Records shown:
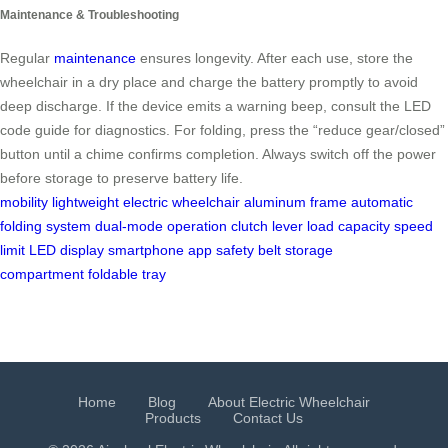
Maintenance & Troubleshooting
Regular
maintenance
ensures longevity. After each use, store the
wheelchair in a dry place and charge the battery promptly to avoid
deep discharge. If the device emits a warning beep, consult the LED
code guide for diagnostics. For folding, press the “reduce gear/closed”
button until a chime confirms completion. Always switch off the power
before storage to preserve battery life.
mobility
lightweight electric wheelchair
aluminum frame
automatic
folding system
dual-mode operation
clutch lever
load capacity
speed
limit
LED display
smartphone app
safety belt
storage
compartment
foldable tray
Home
Blog
About Electric Wheelchair
Products
Contact Us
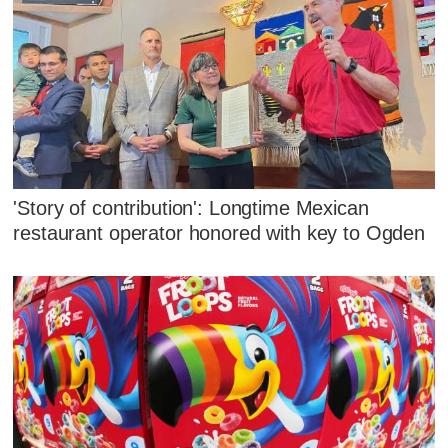
'Story of contribution': Longtime Mexican
restaurant operator honored with key to Ogden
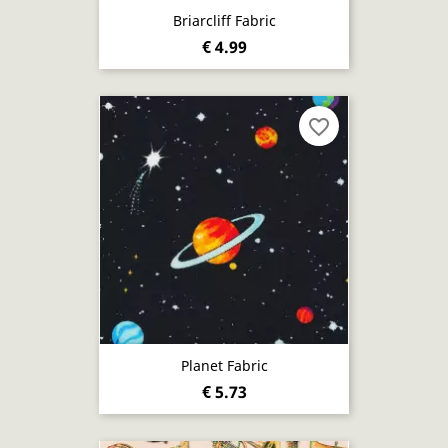
Briarcliff Fabric
€ 4.99
favorite_border
Planet Fabric
€ 5.73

Work instructions: One number only, please: the count of lines in the data that hold the word "storage".

Solution to the problem: 2